Media Release: How do you sell dead Swift Parrots? - Government funds ill-fated attempt to sell the unsalable

The Bob Brown Foundation has slammed news that the Tasmanian Government has funded Tasmania's big four native forest sawmills to promote native forest timber in the face of market rejection of this outdated, unethical and unsustainable practice.
"How do you sell the clearfelling and burning of ancient rainforests? Or dynamiting giant eucalypts? Or dying Swift Parrots?", asked BBF campaigner Scott Jordan.
"The native logging share of the market has fallen to a declining 12%, and no amount of spin will change the fact that the market has rejected these outdated practices. Already, every log that enters these sawmills is delivered through huge public subsidies and today's news shows more good money thrown after bad. This government is squandering vital public
funds while families sleep rough and our health system collapses. It is unconscionable," concluded Mr. Jordan.

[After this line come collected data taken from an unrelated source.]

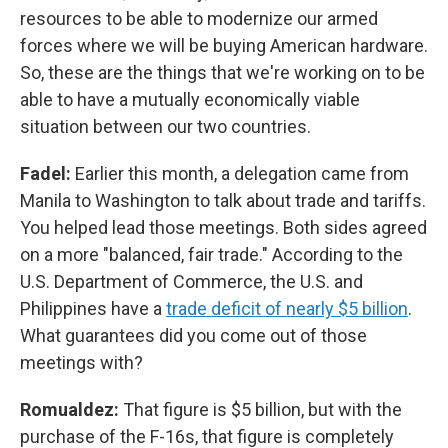
resources to be able to modernize our armed
forces where we will be buying American hardware.
So, these are the things that we're working on to be
able to have a mutually economically viable
situation between our two countries.
Fadel:
Earlier this month, a delegation came from
Manila to Washington to talk about trade and tariffs.
You helped lead those meetings. Both sides agreed
on a more "balanced, fair trade." According to the
U.S. Department of Commerce, the U.S. and
Philippines have a
trade deficit of nearly $5 billion
.
What guarantees did you come out of those
meetings with?
Romualdez:
That figure is $5 billion, but with the
purchase of the F-16s, that figure is completely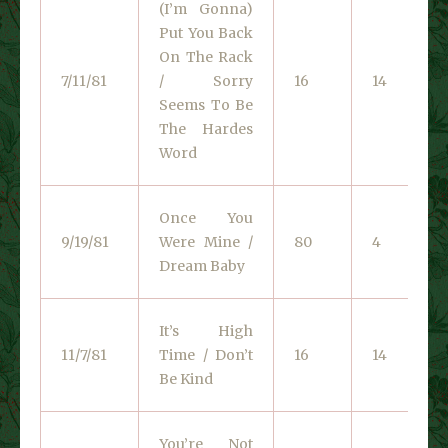
(I’m Gonna)
Put You Back
On The Rack
7/11/81
/ Sorry
16
14
Seems To Be
The Hardes
Word
Once You
9/19/81
Were Mine /
80
4
Dream Baby
It’s High
11/7/81
Time / Don’t
16
14
Be Kind
You’re Not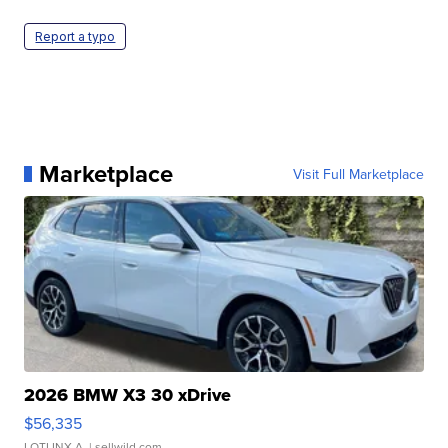
Report a typo
Marketplace
Visit Full Marketplace
2026 BMW X3 30 xDrive
$56,335
LOTLINX A.
| sellwild.com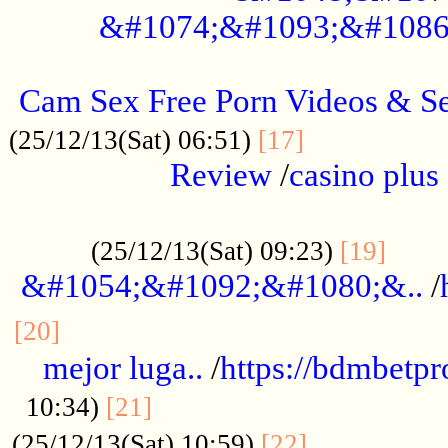
&#1074;&#1093;&#1086
.....................................................
Cam Sex Free Porn Videos & 
.................
(25/12/13(Sat) 06:51)
[17]
Review
/
casino plus 
.................................................
......
(25/12/13(Sat) 09:23)
[19]
&#1054;&#1092;&#1080;&..
/
...............................................
[20]
mejor luga..
/
https://bdmbetp
....................................
10:34)
[21]
................
(25/12/13(Sat) 10:59)
[22]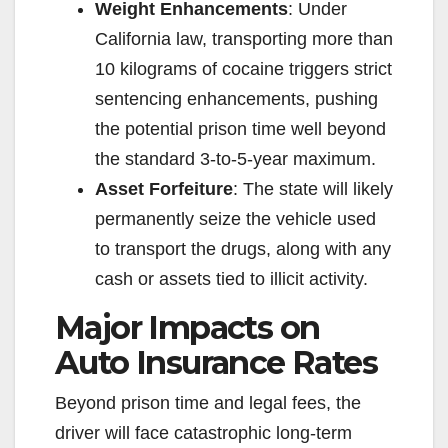
Weight Enhancements
: Under
California law, transporting more than
10 kilograms of cocaine triggers strict
sentencing enhancements, pushing
the potential prison time well beyond
the standard 3-to-5-year maximum.
Asset Forfeiture
: The state will likely
permanently seize the vehicle used
to transport the drugs, along with any
cash or assets tied to illicit activity.
Major Impacts on
Auto Insurance Rates
Beyond prison time and legal fees, the
driver will face catastrophic long-term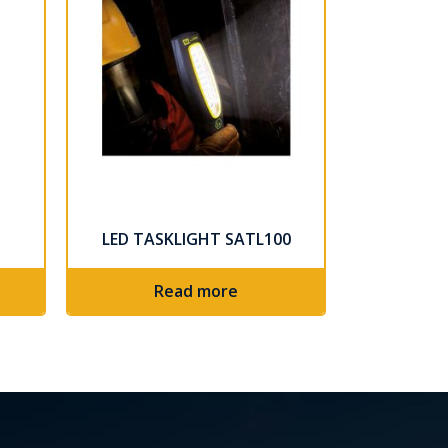
LED TASKLIGHT SATL100
Read more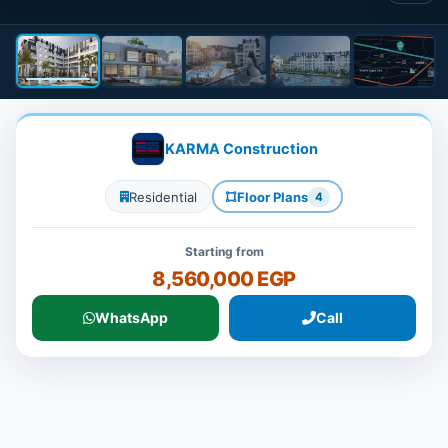
KARMA Construction
Residential
Floor Plans
4
Starting from
8,560,000 EGP
WhatsApp
Call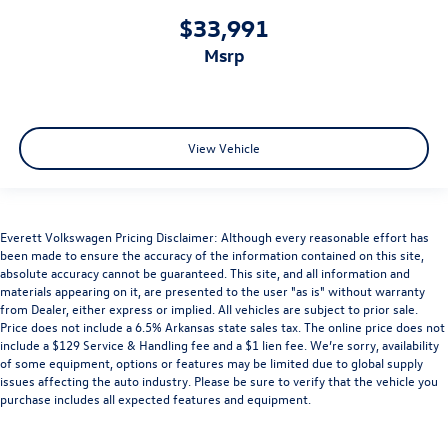
$33,991
msrp
View Vehicle
Everett Volkswagen Pricing Disclaimer: Although every reasonable effort has
been made to ensure the accuracy of the information contained on this site,
absolute accuracy cannot be guaranteed. This site, and all information and
materials appearing on it, are presented to the user "as is" without warranty
from Dealer, either express or implied. All vehicles are subject to prior sale.
Price does not include a 6.5% Arkansas state sales tax. The online price does not
include a $129 Service & Handling fee and a $1 lien fee. We’re sorry, availability
of some equipment, options or features may be limited due to global supply
issues affecting the auto industry. Please be sure to verify that the vehicle you
purchase includes all expected features and equipment.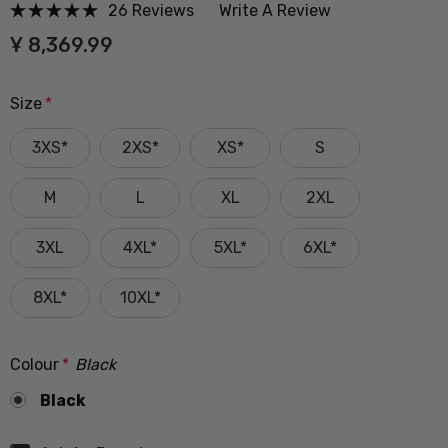
26 Reviews
Write A Review
Ұ 8,369.99
Size
*
3XS*
2XS*
XS*
S
M
L
XL
2XL
3XL
4XL*
5XL*
6XL*
8XL*
10XL*
Colour
*
Black
Black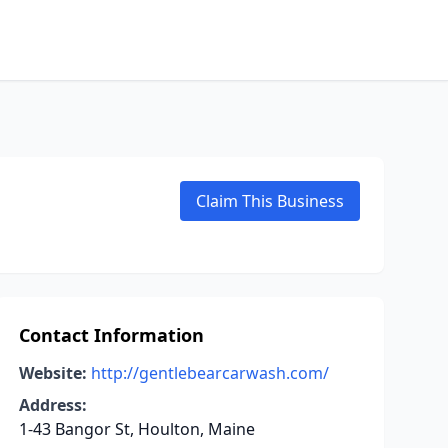
Claim This Business
Contact Information
Website:
http://gentlebearcarwash.com/
Address:
1-43 Bangor St, Houlton, Maine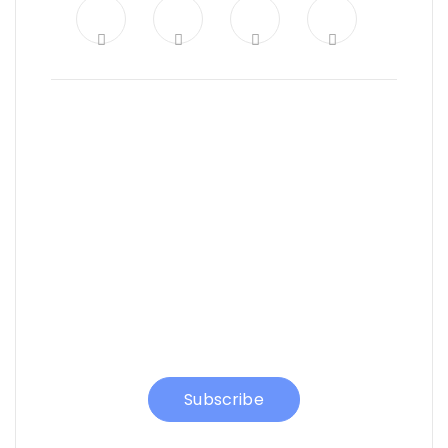
News, Insights & Events
Subscribe to our
newsletter and stay
updated on the latest
news
Subscribe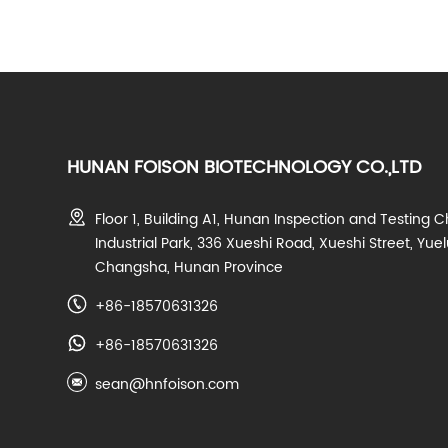
HUNAN FOISON BIOTECHNOLOGY CO.,LTD
Floor 1, Building A1, Hunan Inspection and Testing C
Industrial Park, 336 Xueshi Road, Xueshi Street, Yuelu
Changsha, Hunan Province
+86-18570631326
+86-18570631326
sean@hnfoison.com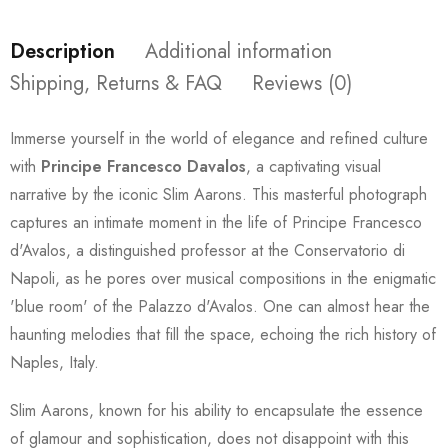
Description
Additional information
Shipping, Returns & FAQ
Reviews (0)
Immerse yourself in the world of elegance and refined culture
with
Principe Francesco Davalos
, a captivating visual
narrative by the iconic Slim Aarons. This masterful photograph
captures an intimate moment in the life of Principe Francesco
d'Avalos, a distinguished professor at the Conservatorio di
Napoli, as he pores over musical compositions in the enigmatic
'blue room' of the Palazzo d'Avalos. One can almost hear the
haunting melodies that fill the space, echoing the rich history of
Naples, Italy.
Slim Aarons, known for his ability to encapsulate the essence
of glamour and sophistication, does not disappoint with this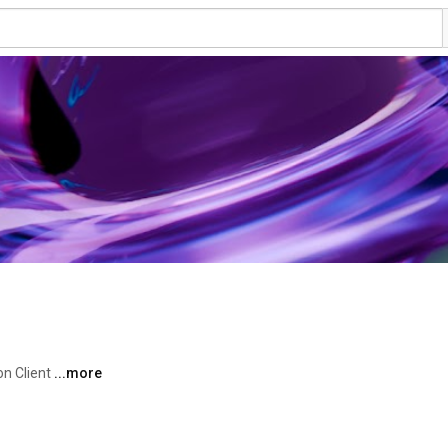
n Client 
...more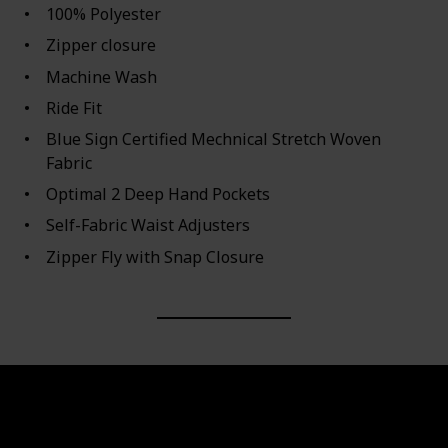
100% Polyester
Zipper closure
Machine Wash
Ride Fit
Blue Sign Certified Mechnical Stretch Woven
Fabric
Optimal 2 Deep Hand Pockets
Self-Fabric Waist Adjusters
Zipper Fly with Snap Closure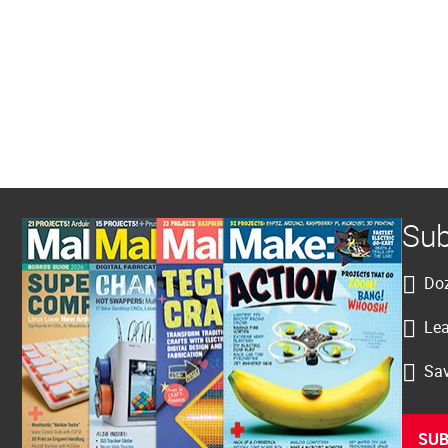
Sub
Doz
Lea
Sav
SUB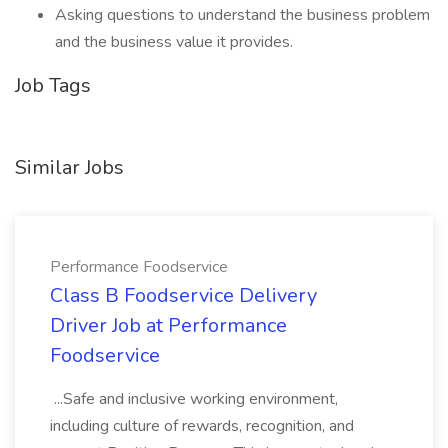
Asking questions to understand the business problem
and the business value it provides.
Job Tags
Similar Jobs
Performance Foodservice
Class B Foodservice Delivery
Driver Job at Performance
Foodservice
...Safe and inclusive working environment,
including culture of rewards, recognition, and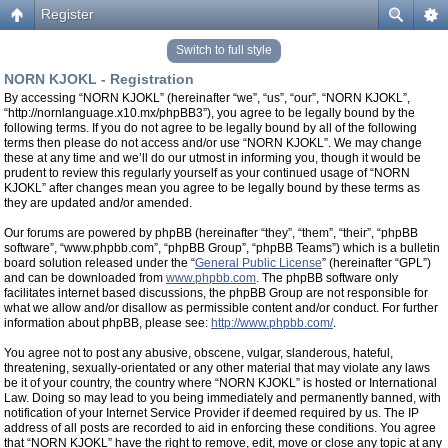
Register
Switch to full style
NORN KJOKL - Registration
By accessing “NORN KJOKL” (hereinafter “we”, “us”, “our”, “NORN KJOKL”,
“http://nornlanguage.x10.mx/phpBB3”), you agree to be legally bound by the
following terms. If you do not agree to be legally bound by all of the following
terms then please do not access and/or use “NORN KJOKL”. We may change
these at any time and we’ll do our utmost in informing you, though it would be
prudent to review this regularly yourself as your continued usage of “NORN
KJOKL” after changes mean you agree to be legally bound by these terms as
they are updated and/or amended.
Our forums are powered by phpBB (hereinafter “they”, “them”, “their”, “phpBB
software”, “www.phpbb.com”, “phpBB Group”, “phpBB Teams”) which is a bulletin
board solution released under the “
General Public License
” (hereinafter “GPL”)
and can be downloaded from
www.phpbb.com
. The phpBB software only
facilitates internet based discussions, the phpBB Group are not responsible for
what we allow and/or disallow as permissible content and/or conduct. For further
information about phpBB, please see:
http://www.phpbb.com/
.
You agree not to post any abusive, obscene, vulgar, slanderous, hateful,
threatening, sexually-orientated or any other material that may violate any laws
be it of your country, the country where “NORN KJOKL” is hosted or International
Law. Doing so may lead to you being immediately and permanently banned, with
notification of your Internet Service Provider if deemed required by us. The IP
address of all posts are recorded to aid in enforcing these conditions. You agree
that “NORN KJOKL” have the right to remove, edit, move or close any topic at any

"People don’t want to build their homes with the logged forests of critically endangered species,” said BBF Campaign Manager Jenny Weber.
“Will Hodgman is pushing Tasmania’s unique wildlife to extinction by continuing to allow and, worse, subsidise the destruction of native forests. Australia has the highest rate of mammal extinctions in the world and is the fourth worst for animal extinctions globally. Will Hodgman is at the helm of entrenching this shameful record of species extinction.
The critically endangered Swift Parrot relies on intact native forests for survival but is losing its habitat rapidly to logging. Their logged nests and feeding habitat are going straight to some of the mills being funded by our Government. It makes me
worry that Premier Hodgman enjoyed the burning of the Swift Parrot statue at Dark Mofo as art frightfully imitated life in Tasmania's forests.”
Our Foundation calls for protection of Tasmania’s native forests in this age of climate emergency and extinction crisis. Tasmania’s government prefers to prop up a logging industry that should have been forced to leave the native forests a long time ago,” said Ms. Weber.